Result: podman published host 8081 to container port 80, but no one was
listening on 80 inside, so connections were reset. Canonicalize on
container:80 with host:8081 publish, matching the three deploy paths
already in agreement.

Changes:
  - docker/lnd-ui/nginx.conf: listen 8081 -> listen 80
  - docker/lnd-ui/Dockerfile: EXPOSE 8080 -> EXPOSE 80
  - apps/lnd-ui/manifest.yml: replace host-network (never true) with
    bridge networking and explicit 8081:80 port mapping, correcting a
    documentation-vs-reality mismatch
  - scripts/first-boot-containers.sh: -p 8081:8080 -> -p 8081:80, and
    fix the internal-port comment

Verified on .228 after rebuild: curl http://127.0.0.1:8081/ returns HTTP
200 and the /app/lnd/ host-nginx proxy resolves cleanly.
2026-04-23 15:42:49 -04:00
archipelago
ed73e4709b chore(release): archive ISO build recipes, tarball-only releases
Releases no longer ship as bootable ISOs. Archipelago updates are
distributed as the backend binary plus a frontend tarball referenced by
releases/manifest.json. Nodes OTA-update via scripts/self-update.sh.

Filebrowser and AIUI remain bundled inside the frontend tarball and
deployed atomically, verified present in v1.7.43-alpha release artifact
(189 AIUI files, filebrowser-client bundle).

Archived under image-recipe/_archived/ (resurrectable if ISO distribution
is reintroduced):
  - build-auto-installer-iso.sh
  - build-unbundled-iso.sh
  - test-iso-qemu.sh
  - scripts/convert-iso-to-disk.sh
  - BUILD-ISO-STATUS.md, ISO-BUILD-CHECKLIST.md
  - branding/isohdpfx.bin
  - .gitea/workflows/build-iso-dev.yml

Updated release process docs to drop ISO references:
  - scripts/create-release.sh (next-steps text)
  - docs/BETA-RELEASE-CHECKLIST.md
  - docs/hotfix-process.md
  - README.md
2026-04-23 15:36:00 -04:00
archipelago
0bd4e49a8c docs(release-notes): v1.7.43-alpha bullet for AIUI preservation fix v1.7.43-alpha 2026-04-23 13:22:28 -04:00
archipelago
310c709aba chore(release): bump version to 1.7.43-alpha 2026-04-23 13:21:58 -04:00
archipelago
dbf755e908 fix(aiui): bundle demo/aiui in self-update and ISO builds so updates never wipe it
Every OTA self-update and every ISO capture was implicitly relying on
/opt/archipelago/web-ui/aiui/ already being present on disk. Any node that
had its web-ui directory atomically swapped (for example by a manual
deployment shipping only neode-ui dist output) lost aiui entirely and the
AI Assistant tab fell through to the "needs to be enabled" placeholder.

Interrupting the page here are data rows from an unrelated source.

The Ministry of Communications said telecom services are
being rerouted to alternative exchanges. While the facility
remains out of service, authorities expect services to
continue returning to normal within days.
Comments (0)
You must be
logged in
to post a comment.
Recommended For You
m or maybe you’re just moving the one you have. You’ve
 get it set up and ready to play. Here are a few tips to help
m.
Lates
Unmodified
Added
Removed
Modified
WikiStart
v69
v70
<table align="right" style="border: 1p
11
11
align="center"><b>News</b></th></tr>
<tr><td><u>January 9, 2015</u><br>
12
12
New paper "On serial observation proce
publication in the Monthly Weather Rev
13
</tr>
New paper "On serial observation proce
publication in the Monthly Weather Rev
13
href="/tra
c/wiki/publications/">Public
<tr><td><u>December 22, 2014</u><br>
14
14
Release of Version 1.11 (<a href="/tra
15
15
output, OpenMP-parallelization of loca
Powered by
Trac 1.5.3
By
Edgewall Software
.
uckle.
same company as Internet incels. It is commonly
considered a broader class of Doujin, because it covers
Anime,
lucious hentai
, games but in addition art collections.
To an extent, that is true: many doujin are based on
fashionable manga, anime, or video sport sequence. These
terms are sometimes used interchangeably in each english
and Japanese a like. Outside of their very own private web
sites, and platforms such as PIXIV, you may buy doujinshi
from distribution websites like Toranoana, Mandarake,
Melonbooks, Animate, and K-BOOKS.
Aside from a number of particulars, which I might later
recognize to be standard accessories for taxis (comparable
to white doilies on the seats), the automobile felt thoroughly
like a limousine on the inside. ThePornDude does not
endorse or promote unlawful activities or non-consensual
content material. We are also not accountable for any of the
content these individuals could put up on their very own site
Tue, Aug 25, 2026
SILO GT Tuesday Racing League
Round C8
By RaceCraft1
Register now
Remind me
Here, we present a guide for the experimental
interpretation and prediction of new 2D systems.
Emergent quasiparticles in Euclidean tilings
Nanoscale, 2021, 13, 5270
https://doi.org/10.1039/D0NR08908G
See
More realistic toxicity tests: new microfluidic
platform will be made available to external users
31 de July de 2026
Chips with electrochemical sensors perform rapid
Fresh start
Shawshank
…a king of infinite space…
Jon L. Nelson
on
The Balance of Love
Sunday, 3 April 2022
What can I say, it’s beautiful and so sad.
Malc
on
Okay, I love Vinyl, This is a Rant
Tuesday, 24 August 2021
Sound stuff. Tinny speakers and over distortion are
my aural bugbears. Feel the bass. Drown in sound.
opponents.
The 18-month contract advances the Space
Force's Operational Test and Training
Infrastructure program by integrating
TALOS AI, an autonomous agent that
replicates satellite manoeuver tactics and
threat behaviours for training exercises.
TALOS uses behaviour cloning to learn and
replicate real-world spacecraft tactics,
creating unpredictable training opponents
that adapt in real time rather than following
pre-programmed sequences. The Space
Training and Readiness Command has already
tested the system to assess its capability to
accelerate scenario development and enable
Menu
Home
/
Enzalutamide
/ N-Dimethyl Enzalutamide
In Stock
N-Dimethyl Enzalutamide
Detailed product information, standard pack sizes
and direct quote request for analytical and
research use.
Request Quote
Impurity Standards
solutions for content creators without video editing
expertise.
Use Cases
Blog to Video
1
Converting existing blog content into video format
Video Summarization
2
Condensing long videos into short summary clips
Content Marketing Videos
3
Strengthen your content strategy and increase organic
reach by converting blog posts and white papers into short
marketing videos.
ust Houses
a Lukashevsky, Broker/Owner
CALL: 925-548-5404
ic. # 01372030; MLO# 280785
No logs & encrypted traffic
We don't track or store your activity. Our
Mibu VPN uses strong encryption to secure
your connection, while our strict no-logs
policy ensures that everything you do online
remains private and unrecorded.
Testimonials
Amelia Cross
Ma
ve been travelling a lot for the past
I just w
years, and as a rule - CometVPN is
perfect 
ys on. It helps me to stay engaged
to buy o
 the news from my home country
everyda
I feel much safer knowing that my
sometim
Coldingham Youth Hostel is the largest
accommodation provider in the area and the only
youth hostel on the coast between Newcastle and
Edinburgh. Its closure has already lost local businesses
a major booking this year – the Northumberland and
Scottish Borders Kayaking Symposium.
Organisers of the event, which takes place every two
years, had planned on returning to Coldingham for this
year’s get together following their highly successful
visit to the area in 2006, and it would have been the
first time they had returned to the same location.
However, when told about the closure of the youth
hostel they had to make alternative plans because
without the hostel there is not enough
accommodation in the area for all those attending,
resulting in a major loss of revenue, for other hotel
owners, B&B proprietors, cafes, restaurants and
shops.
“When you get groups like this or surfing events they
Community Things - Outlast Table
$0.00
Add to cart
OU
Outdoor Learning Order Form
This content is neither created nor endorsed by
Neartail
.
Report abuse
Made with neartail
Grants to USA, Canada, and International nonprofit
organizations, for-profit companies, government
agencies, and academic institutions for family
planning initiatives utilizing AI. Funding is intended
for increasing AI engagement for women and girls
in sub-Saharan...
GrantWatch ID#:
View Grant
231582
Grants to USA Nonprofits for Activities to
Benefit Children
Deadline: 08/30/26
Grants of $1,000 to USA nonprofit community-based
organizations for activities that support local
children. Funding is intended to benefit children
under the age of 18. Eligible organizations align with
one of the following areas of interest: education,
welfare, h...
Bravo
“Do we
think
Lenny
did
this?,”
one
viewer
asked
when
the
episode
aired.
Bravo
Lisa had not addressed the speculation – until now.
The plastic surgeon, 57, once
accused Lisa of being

self-update.sh: drop the rsync --exclude aiui preservation trick and
instead stage demo/aiui into the freshly-built dist tree before rsync.
demo/aiui in the repo is now the source of truth; every update overwrites
the on-disk copy with a matching version rather than carrying forward
whatever stale bundle happened to survive.

build-auto-installer-iso.sh: prepend demo/aiui to the AIUI search list so
ISO builds from a fresh repo clone pick it up automatically, without
requiring a side-checkout of the AIUI project or a live dev server.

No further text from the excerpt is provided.